Papua New Guineaan High Commissioner to the United Kingdom
- In office 1989–1991?

Minister of Finance of Papua New Guinea
- In office 1982–1985
- Preceded by: John Kaputin
- Succeeded by: Sir Julius Chan

Commissioner of Police of Papua New Guinea
- In office 1979–1982
- Preceded by: William Penias Tiden
- Succeeded by: Henry Tokam

Personal details
- Born: 30 September 1940 Kikori, Gulf Province, Territory of Papua and New Guinea (now Papua New Guinea)
- Died: 31 October 2021 (aged 81)

= Philip Bouraga =

Public servant and politician in Papua New Guinea

Sir Philip Bouraga (1940 – 2021) was a former police commissioner of Papua New Guinea (PNG) from 1979 to 1982, a member of the parliament of the country between 1982 and 1987, the minister of finance from 1982 to 1985, and the country's High Commissioner to the United Kingdom from 1989.

==Early life==

Bouraga was born on 30 September 1940, the son of Henao (née Aria) and Bouraga Taunakekei, of Kikori in the Gulf Province of Papua New Guinea. During the time of Australian rule of the Territory of Papua and New Guinea he was, in 1962, the first locally appointed Cadet Patrol Officer or Kiap, a position that had previously been taken by young Australian men. He was appointed district commissioner in 1974 for East New Britain Province in which capacity he received Queen Elizabeth II when she visited Rabaul, at the time the provincial capital, in February, 1974. The Queen expressed surprise at how young he was.

==Later career==

Rabaul was considered a stepping stone for many civil servants and Bouraga's next posting was to become secretary to the prime minister, Michael Somare, who had been impressed with his performance in East New Britain. He was then appointed commissioner of the Royal Papua New Guinea Constabulary on 3 May 1979, resigning on 17 February 1982 after a disagreement with the police minister, Warren Dutton. He turned down a position as ambassador to the United Nations in New York in 1980. His appointment as police commissioner had caused some controversy in the first place because senior police officers had considered that the choice should have been made from amongst them, whereas he was an outsider.
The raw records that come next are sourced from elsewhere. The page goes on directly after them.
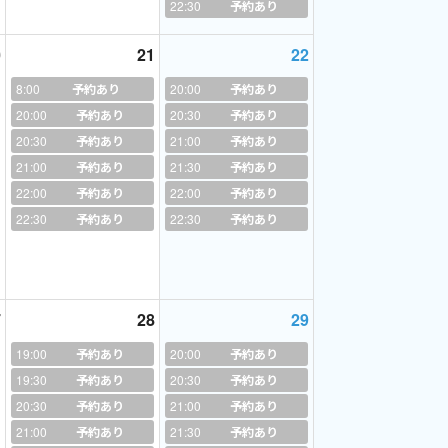
22:30
予約あり
0
21
22
りするので、お問い合わせ下さい。
8:00
予約あり
20:00
予約あり
20:00
予約あり
20:30
予約あり
20:30
予約あり
21:00
予約あり
21:00
予約あり
21:30
予約あり
22:00
予約あり
22:00
予約あり
22:30
予約あり
22:30
予約あり
7
28
29
19:00
予約あり
20:00
予約あり
19:30
予約あり
20:30
予約あり
20:30
予約あり
21:00
予約あり
21:00
予約あり
21:30
予約あり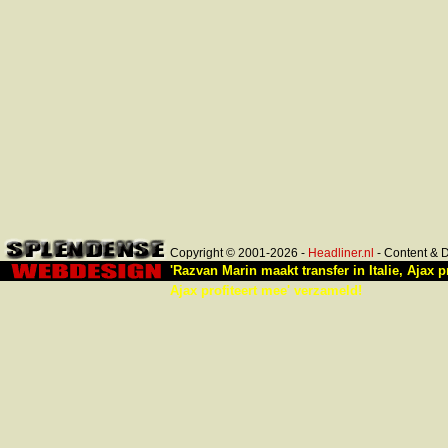
Copyright © 2001-2026 -
Headliner.nl
- Content & 
'Razvan Marin maakt transfer in Italie, Ajax p
Ajax profiteert mee' verzameld!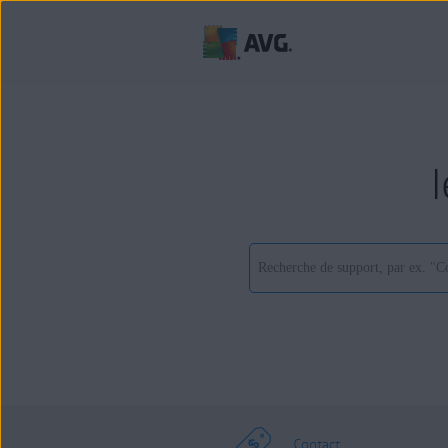
Contact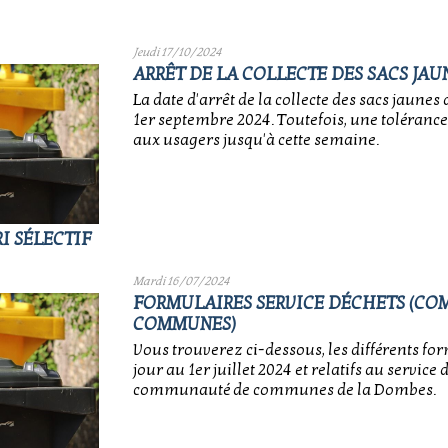
Jeudi 17/10/2024
ARRÊT DE LA COLLECTE DES SACS JAU
La date d'arrêt de la collecte des sacs jaunes
1er septembre 2024. Toutefois, une tolérance
aux usagers jusqu'à cette semaine.
I SÉLECTIF
Mardi 16/07/2024
FORMULAIRES SERVICE DÉCHETS (C
COMMUNES)
Vous trouverez ci-dessous, les différents fo
jour au 1er juillet 2024 et relatifs au service 
communauté de communes de la Dombes.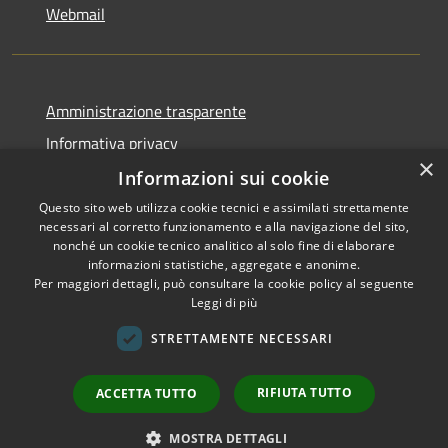
Webmail
Amministrazione trasparente
Informativa privacy
×
Note legali
Informazioni sui cookie
Dichiarazione di accessibilità
Questo sito web utilizza cookie tecnici e assimilati strettamente
necessari al corretto funzionamento e alla navigazione del sito,
Whistleblowing - segnalazione illeciti
nonché un cookie tecnico analitico al solo fine di elaborare
informazioni statistiche, aggregate e anonime.
Per maggiori dettagli, può consultare la cookie policy al seguente
Leggi di più
RSS
Copyright © 2026 • Comune di
STRETTAMENTE NECESSARI
Accessibilità
Livigno • Powered by
Privacy
Municipium
Accesso
•
RIFIUTA TUTTO
ACCETTA TUTTO
Cookie
redazione
Mappa del sito
MOSTRA DETTAGLI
In 1982 he became the MP for the National Capital District regional seat and was immediately appointed as minister of finance. Leaving that position in 1985, he was appointed a member of the Permanent Parliamentary Committee on Public Accounts, until the end of that parliament in 1987. In 1989 he was appointed as PNG's High Commissioner in London.

==Death==

Bouraga died on 31 October 2021. After his retirement from public life he lived in Gabagaba in the Central Province of PNG.

==Awards and honours==

Bouraga was made an Officer of the Order of the British Empire (OBE) in September 1975 (Papua New Guinea's Independence List) for outstanding public service, was made a CBE in the 1979 New Year's Honours List, and was made Knight Commander (KBE) in the 2005 Birthday List of Queen Elizabeth II.